Une langue fragilisée par les enjeux politiques
La situation linguistique reflète également des enjeux politiques. Malanda Kisenda, administrateur d’une institution publique, déplore l’absence de soutien interne entre les Kongo.
"Le peuple Kongo est reconnu pour sa force et son unité. Pourtant, sur le plan politique, cette réalité peine à se traduire. Aucun parti dirigé par un Mukongo n’a réussi à s’imposer au niveau national. Au Kongo-Central, notamment dans la ville de Matadi, la majorité des partis politiques sont portés par des autorités morales venues d’ailleurs, Luba, Katanga, Bandundu qui imposent le lingala comme langue de communication, en dehors du français qui est la langue officielle. Cette situation est regrettable, car lorsqu’un natif prend l’initiative de créer un parti, il peine à rallier ses frères", a-t-il déploré.
Pour Glodi Besanzami Ngono, linguiste et ingénieur pédagogique, Fondateur de Mbote-Lingala et de l'institut Panafricain Lumumba Sankara, cette responsabilité de la politique linguistique incombe à l'État congolais.
"L'Etat a un rôle crucial dans la préservation et la promotion de nos langues nationales car c'est le dernier qui définit la politique linguistique que le pays va suivre. Malheureusement, le Congo conserve encore la configuration coloniale de français comme étant la langue officielle et les autres n'ont aucun statut. Ce qui traduit encore les effets néfastes de l'aliénation culturelle et linguistique que nous subissons jusqu'à présent", a-t-il évoqué.
Et d'ajouter :
"Tant que nous n'aurons pas de dirigeants qui comprendront la décolonisation culturelle et linguistique, aucun effort ne sera fait pour la promotion de nos langues".
Selon lui, il est nécessaire de sensibiliser les écoles, les églises, les médias, mais aussi de s’appuyer sur les réseaux sociaux et la musique, afin de promouvoir la décolonisation culturelle et linguistique comme autrefois, à l’époque du régime Mobutu.
Sauver le Kikongo
L’écrivain congolais Joyeux Ngoma, résident au Kongo-Central, souligne que la domination du lingala pourrait faire disparaître des repères culturels sans un effort pour préserver le kikongo.
"On peut parler d’une forme de glottophagie, c’est-à-dire l’écrasement progressif d’une langue par une autre.
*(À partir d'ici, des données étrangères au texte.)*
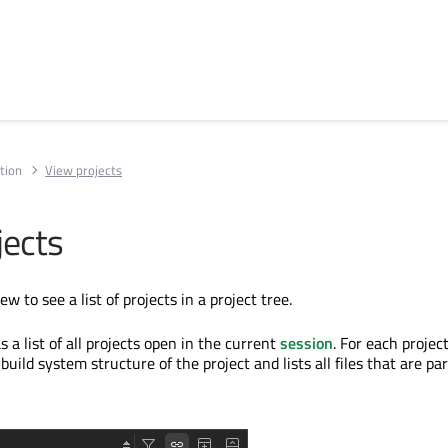
tion
View projects
jects
ew to see a list of projects in a project tree.
s a list of all projects open in the current
session
. For each projec
build system structure of the project and lists all files that are par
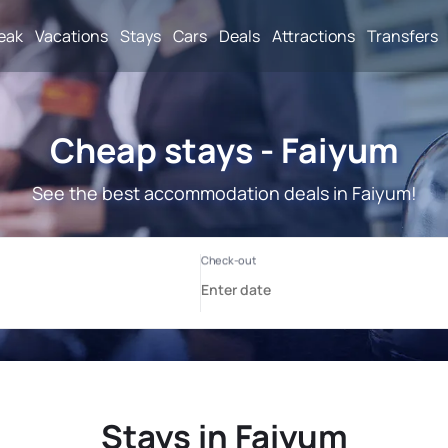
reak
Vacations
Stays
Cars
Deals
Attractions
Transfers
Cheap stays - Faiyum
See the best accommodation deals in Faiyum!
Stays in Faiyum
Si le lingala continue à s’imposer sans qu’il y ait des politiques linguistiques de sauvegarde, le risque est que le kikongo perde sa vitalité et devienne une langue marginalisée, parlée seulement par les anciens, coupant ainsi les jeunes générations d’une partie de leur héritage culturel", a-t-il fait remarquer.
Pour préserver cette langue, certaines initiatives existent. Des musiciens intègrent le Kikongo dans leurs chansons, à travers des festivals, des troupes de théâtre jouent en Kikongo, et quelques écrivains ou poètes valorisent la langue dans leurs textes. Mais ces efforts restent isolés et manquent de soutien institutionnel et médiatique pour garantir un impact durable.
Située sur la rive gauche du fleuve Congo et proche de la frontière angolaise, la ville de Matadi, fondée comme port en 1886, risque de voir le kikongo disparaître de ses rues. Préserver cette langue, parlée depuis l’ancien empire Kongo, c’est protéger l’identité culturelle de ses plus de 445 000 habitants et transmettre un héritage unique aux jeunes générations.